L’obiettivo dell’amministrazione è avviare l’attuazione del programma elettorale con una squadra che, nelle intenzioni del primo cittadino, dovrà garantire competenza, efficienza amministrativa e una visione condivisa per lo sviluppo della città.
La nuova Giunta
La squadra di governo è composta da:
- Michele Troianello (vicesindaco): Turismo, Politiche giovanili, Formazione, Informatizzazione, Ambiente ed Ecologia, Patrimonio.
- Gerardo Conforti: Lavori pubblici, Branding e Promozione del brand urbano.
- Paola Marzullo: Urbanistica, Promozione e valorizzazione del territorio, Attuazione del programma.
- Domenico Di Casola: Cultura, Contenzioso, Legalità e trasparenza, Fondi regionali ed europei.
- Annunziata Di Lallo: Attività produttive e sviluppo commerciale, Promozione dello sport, Protezione civile, Edilizia scolastica e Cimitero.
Tortora: “Una squadra competente”
“Abbiamo scelto profili adeguati, competenti e coerenti con il percorso amministrativo che intendiamo portare avanti. Non una somma di nomi, ma una squadra chiamata a lavorare con metodo, responsabilità e visione”, ha dichiarato il sindaco Giuseppe Tortora.
Il primo cittadino ha evidenziato come le deleghe siano state distribuite con l’obiettivo di rendere concreta l’attuazione del programma amministrativo, considerato il punto di riferimento dell’azione di governo.
Particolare rilievo è stato attribuito alla delega all’Attuazione del programma, affidata a Paola Marzullo, definita uno strumento per monitorare il rispetto degli impegni assunti con gli elettori.
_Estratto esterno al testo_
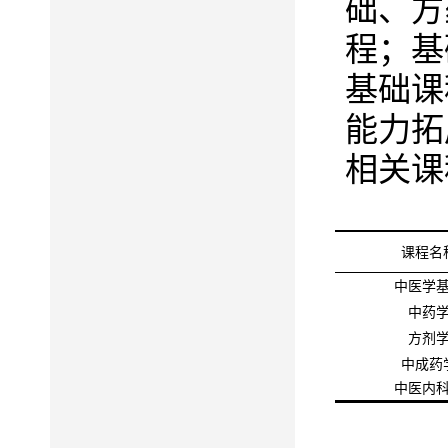
础、方
程；基
基础课
能力拓
相关课
课程名
中医学
中药
方剂
中成药
中医内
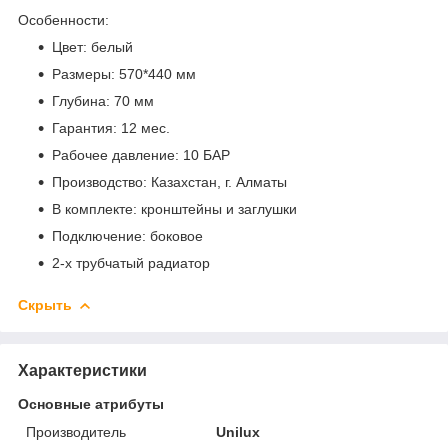
Особенности:
Цвет: белый
Размеры: 570*440 мм
Глубина: 70 мм
Гарантия: 12 мес.
Рабочее давление: 10 БАР
Производство: Казахстан, г. Алматы
В комплекте: кронштейны и заглушки
Подключение: боковое
2-х трубчатый радиатор
Скрыть
Характеристики
Основные атрибуты
Производитель
Unilux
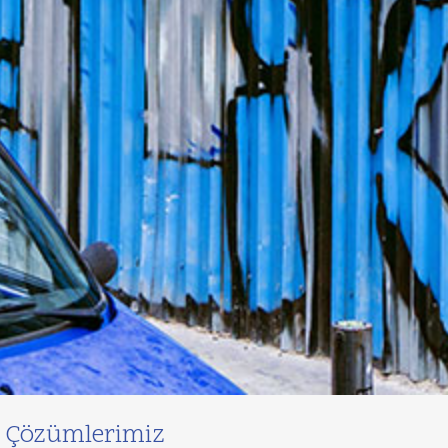
 Çözümlerimiz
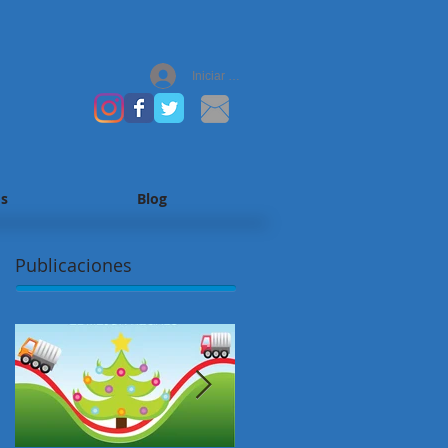
Iniciar sesión
s
Blog
Publicaciones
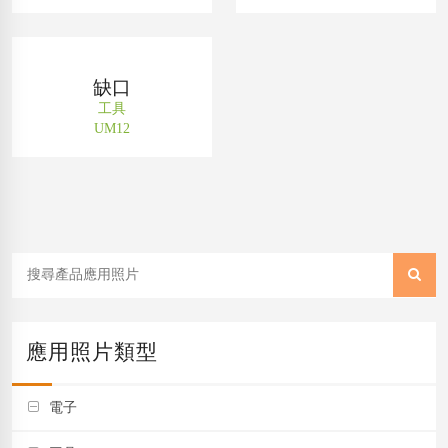
缺口
工具
UM12
應用照片類型
電子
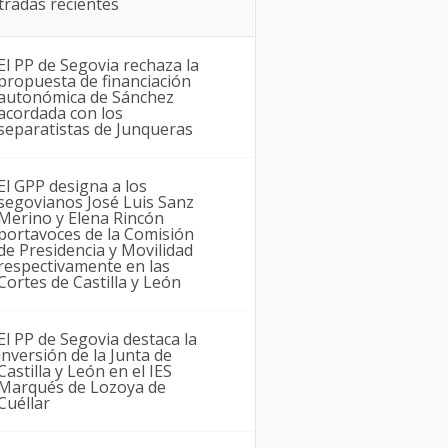
tradas recientes
El PP de Segovia rechaza la
propuesta de financiación
autonómica de Sánchez
acordada con los
separatistas de Junqueras
El GPP designa a los
segovianos José Luis Sanz
Merino y Elena Rincón
portavoces de la Comisión
de Presidencia y Movilidad
respectivamente en las
Cortes de Castilla y León
El PP de Segovia destaca la
inversión de la Junta de
Castilla y León en el IES
Marqués de Lozoya de
Cuéllar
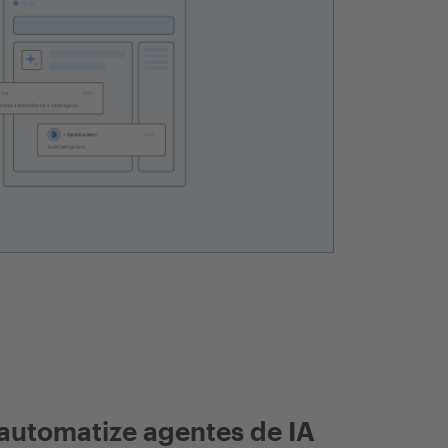
automatize agentes de IA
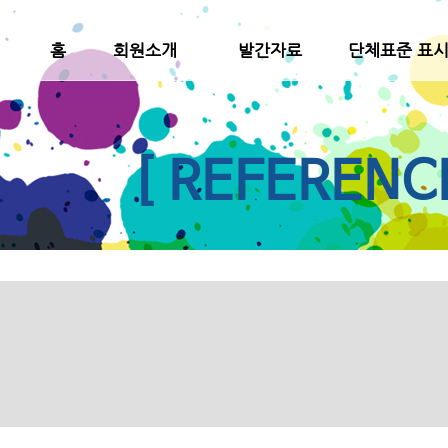
홈
회원소개
발간자료
단체표준 표
[ REFERENC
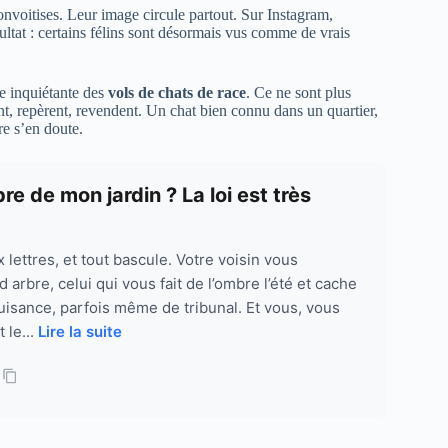
onvoitises. Leur image circule partout. Sur Instagram,
ltat : certains félins sont désormais vus comme de vrais
e inquiétante des
vols de chats de race
. Ce ne sont plus
nt, repèrent, revendent. Un chat bien connu dans un quartier,
re s’en doute.
re de mon jardin ? La loi est très
 lettres, et tout bascule. Votre voisin vous
rbre, celui qui vous fait de l’ombre l’été et cache
e nuisance, parfois même de tribunal. Et vous, vous
 le...
Lire la suite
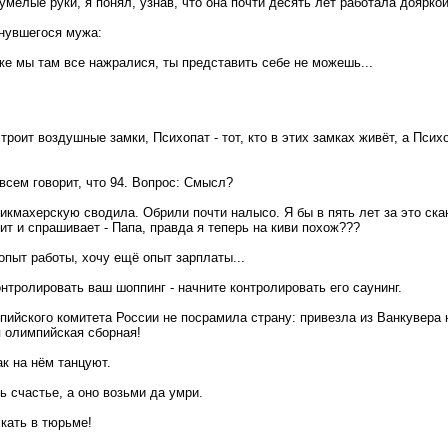
 умелые руки, я понял, узнав, что она почти десять лет работала дояркой
нувшегося мужа:
же мы там все нажралися, ты представить себе не можешь...
строит воздушные замки, Психопат - тот, кто в этих замках живёт, а Психо
а всем говорит, что 94. Вопрос: Смысл?
рикмахерскую сводила. Обрили почти налысо. Я бы в пять лет за это ска
ит и спрашивает - Папа, правда я теперь на киви похож???
опыт работы, хочу ещё опыт зарплаты...
нтролировать ваш шоппинг - начните контролировать его саунинг.
ийского комитета России не посрамила страну: привезла из Ванкувера
я олимпийская сборная!
ак на нём танцуют.
ь счастье, а оно возьми да умри.
кать в тюрьме!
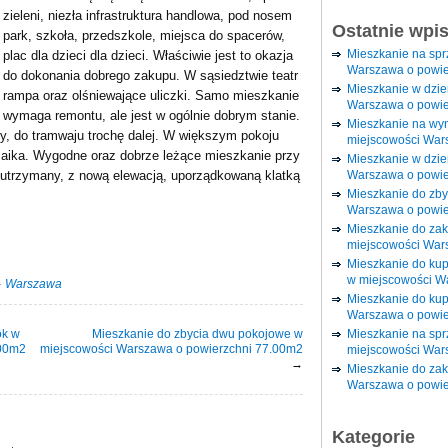
zieleni, niezła infrastruktura handlowa, pod nosem
Ostatnie wpi
park, szkoła, przedszkole, miejsca do spacerów,
Mieszkanie na sp
plac dla dzieci dla dzieci. Właściwie jest to okazja
Warszawa o powie
do dokonania dobrego zakupu. W sąsiedztwie teatr
Mieszkanie w dzi
rampa oraz olśniewające uliczki. Samo mieszkanie
Warszawa o powie
wymaga remontu, ale jest w ogólnie dobrym stanie.
Mieszkanie na wy
, do tramwaju trochę dalej. W większym pokoju
miejscowości War
aika. Wygodne oraz dobrze leżące mieszkanie przy
Mieszkanie w dzie
Warszawa o powie
e utrzymany, z nową elewacją, uporządkowaną klatką
Mieszkanie do zby
Warszawa o powie
Mieszkanie do za
miejscowości War
Mieszkanie do ku
w miejscowości W
·
Warszawa
Mieszkanie do kup
Warszawa o powie
ok w
Mieszkanie do zbycia dwu pokojowe w
Mieszkanie na spr
.00m2
miejscowości Warszawa o powierzchni 77.00m2
miejscowości War
→
Mieszkanie do zak
Warszawa o powie
Kategorie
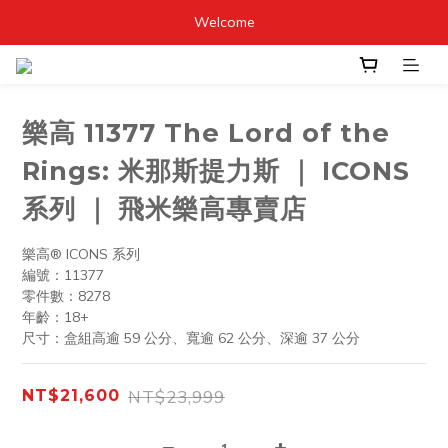
Welcome
樂高 11377 The Lord of the
Rings: 米那斯提力斯 ｜ ICONS
系列 ｜ 飛米樂高專賣店
樂高® ICONS 系列
編號：11377
零件數：8278
年齡：18+
尺寸：盒組高逾 59 公分、寬逾 62 公分、深逾 37 公分
NT$23,999
NT$21,600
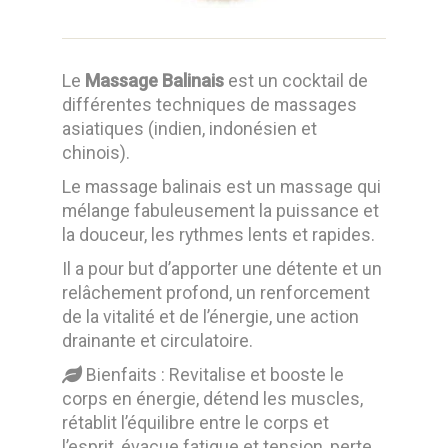
Le
Massage Balinais
est un cocktail de
différentes techniques de massages
asiatiques (indien, indonésien et
chinois).
Le massage balinais est un massage qui
mélange fabuleusement la puissance et
la douceur, les rythmes lents et rapides.
Il a pour but d’apporter une détente et un
relâchement profond, un renforcement
de la vitalité et de l’énergie, une action
drainante et circulatoire.
Bienfaits :
Revitalise et booste le
corps en énergie, détend les muscles,
rétablit l’équilibre entre le corps et
l’esprit, évacue fatigue et tension, perte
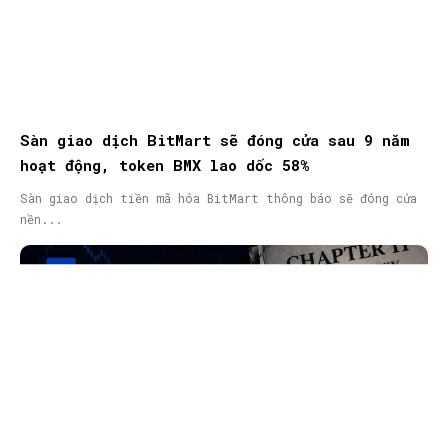
Sàn giao dịch BitMart sẽ đóng cửa sau 9 năm
hoạt động, token BMX lao dốc 58%
Sàn giao dịch tiền mã hóa BitMart thông báo sẽ đóng cửa
nền...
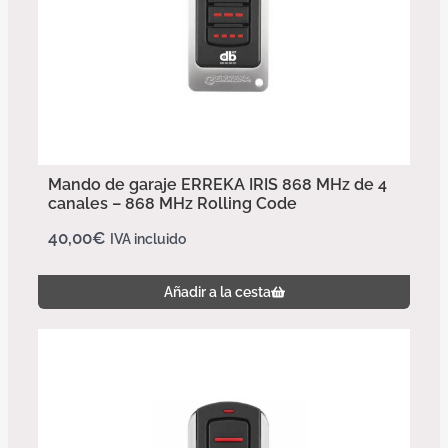
Mando de garaje ERREKA IRIS 868 MHz de 4
canales – 868 MHz Rolling Code
40,00
€
IVA incluido
Añadir a la cesta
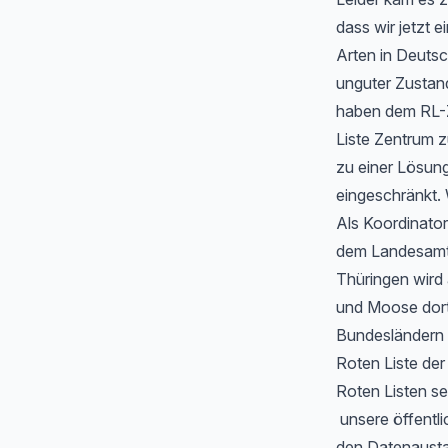
dass wir jetzt
Arten in Deutsc
unguter Zustan
haben dem RL-Z
Liste Zentrum z
zu einer Lösung
eingeschränkt. 
Als Koordinator
dem Landesamt f
Thüringen wird
und Moose dort 
Bundesländern 
Roten Liste de
Roten Listen se
unsere öffentli
den Datenausta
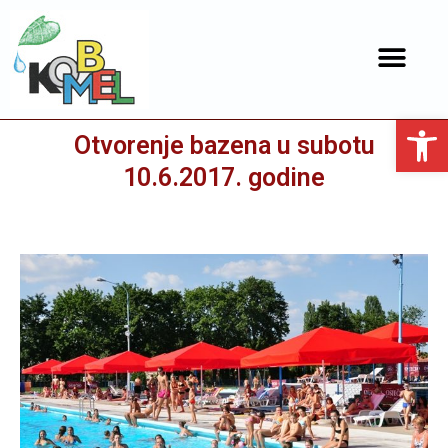
Open toolbar
Otvorenje bazena u subotu
10.6.2017. godine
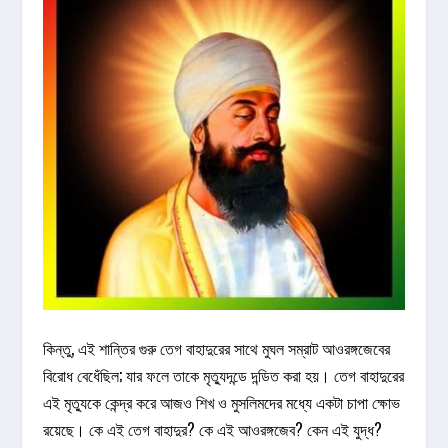
কিন্তু, এই শান্তির গুরু তেগ বাহাদুরের সাথে মুঘল সম্রাট আওরঙ্গজেবের
বিরোধ বেধেঁছিল; যার ফলে তাকে মৃত্যুদন্ডে দন্ডিত করা হয়। তেগ বাহাদুরের
এই মৃত্যুকে কেন্দ্র করে আজও শিখ ও মুসলিমদের মধ্যে একটা চাপা ক্ষোভ
রয়েছে। কে এই তেগ বাহাদুর? কে এই আওরঙ্গজেব? কেন এই যুদ্ধ?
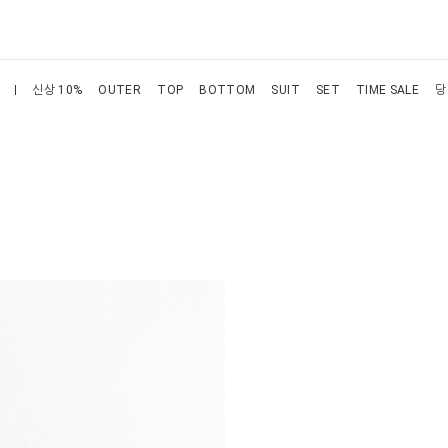
신상 10%
OUTER
TOP
BOTTOM
SUIT
SET
TIME SALE
당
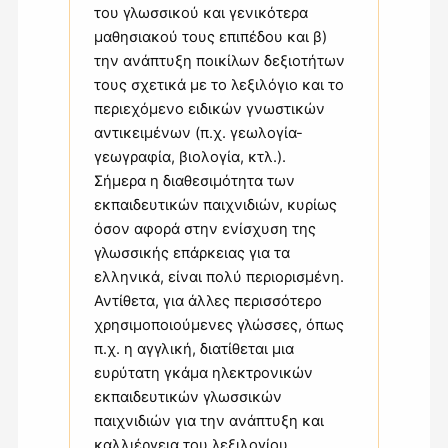
του γλωσσικού και γενικότερα
μαθησιακού τους επιπέδου και β)
την ανάπτυξη ποικίλων δεξιοτήτων
τους σχετικά με το λεξιλόγιο και το
περιεχόμενο ειδικών γνωστικών
αντικειμένων (π.χ. γεωλογία-
γεωγραφία, βιολογία, κτλ.).
Σήμερα η διαθεσιμότητα των
εκπαιδευτικών παιχνιδιών, κυρίως
όσον αφορά στην ενίσχυση της
γλωσσικής επάρκειας για τα
ελληνικά, είναι πολύ περιορισμένη.
Αντίθετα, για άλλες περισσότερο
χρησιμοποιούμενες γλώσσες, όπως
π.χ. η αγγλική, διατίθεται μια
ευρύτατη γκάμα ηλεκτρονικών
εκπαιδευτικών γλωσσικών
παιχνιδιών για την ανάπτυξη και
καλλιέργεια του λεξιλογίου.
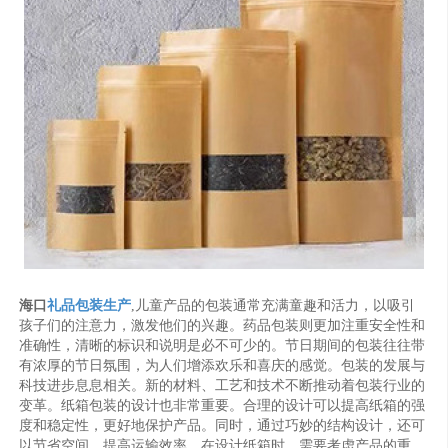
海口
礼品包装生产
,儿童产品的包装通常充满童趣和活力，以吸引
孩子们的注意力，激发他们的兴趣。药品包装则更加注重安全性和
准确性，清晰的标识和说明是必不可少的。节日期间的包装往往带
有浓厚的节日氛围，为人们增添欢乐和喜庆的感觉。包装的发展与
科技进步息息相关。新的材料、工艺和技术不断推动着包装行业的
变革。纸箱包装的设计也非常重要。合理的设计可以提高纸箱的强
度和稳定性，更好地保护产品。同时，通过巧妙的结构设计，还可
以节省空间，提高运输效率。在设计纸箱时，需要考虑产品的重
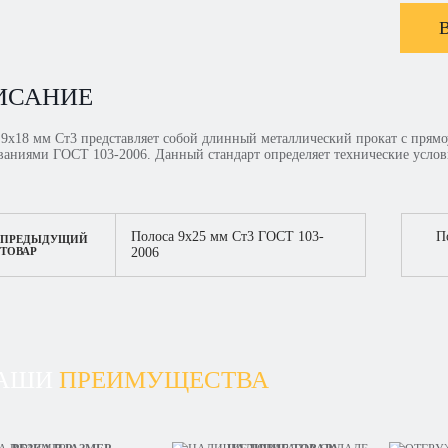
ИСАНИЕ
 9х18 мм Ст3 представляет собой длинный металлический прокат с прямо
ованиями ГОСТ 103-2006. Данный стандарт определяет технические услов
Полоса 9х25 мм Ст3 ГОСТ 103-
П
ПРЕДЫДУЩИЙ
ТОВАР
2006
АШИ
ПРЕИМУЩЕСТВА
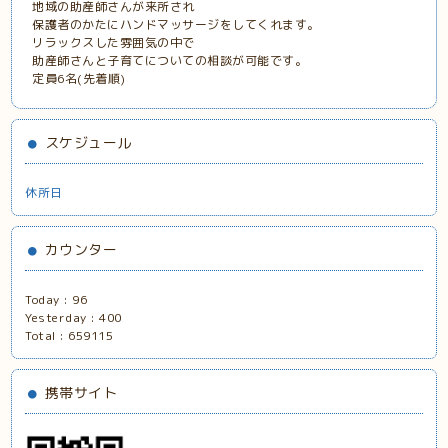
地域の助産師さんが来所され
保護者のかたにハンドマッサージをしてくれます。
リラックスした雰囲気の中で
助産師さんと子育てについての相談が可能です。
定員6名(先着順)
スケジュール
休所日
カウンター
Today :
96
Yesterday :
400
Total :
659115
携帯サイト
Le priorità dell’amministrazione
Tra gli ambiti ritenuti strategici dalla nuova amministrazione figurano lavori pubblici, urbanistica, turismo, cultura, ambiente, digitalizzazione, legalità, trasparenza e utilizzo dei fondi regionali ed europei.
“Pompei è una città unica al mondo, ma deve essere prima di tutto una città unita, capace di funzionare per chi la vive ogni giorno. La nostra responsabilità è tenere insieme queste due dimensioni: la Pompei dei cittadini e la Pompei conosciuta nel mondo”, ha concluso Tortora.